YOUR TASK: Work through the entries below and show every line in which "ведущих" is found.

Saved entries:
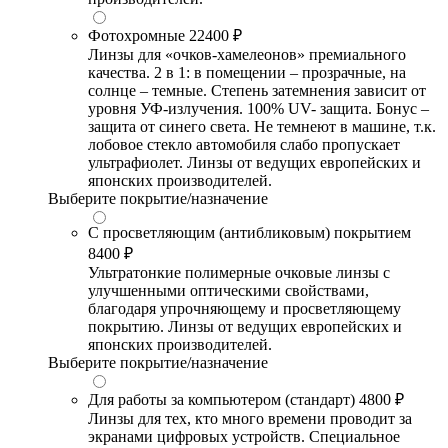
Фотохромные
22400 ₽
Линзы для «очков-хамелеонов» премиального
качества. 2 в 1: в помещении – прозрачные, на
солнце – темные. Степень затемнения зависит от
уровня УФ-излучения. 100% UV- защита. Бонус –
защита от синего света. Не темнеют в машине, т.к.
лобовое стекло автомобиля слабо пропускает
ультрафиолет. Линзы от ведущих европейских и
японских производителей.
Выберите покрытие/назначение
С просветляющим (антибликовым) покрытием
8400 ₽
Ультратонкие полимерные очковые линзы с
улучшенными оптическими свойствами,
благодаря упрочняющему и просветляющему
покрытию. Линзы от ведущих европейских и
японских производителей.
Выберите покрытие/назначение
Для работы за компьютером (стандарт)
4800 ₽
Линзы для тех, кто много времени проводит за
экранами цифровых устройств. Специальное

ANSWER SPACE:
ультрафиолет. Линзы от ведущих европейских и
покрытию. Линзы от ведущих европейских и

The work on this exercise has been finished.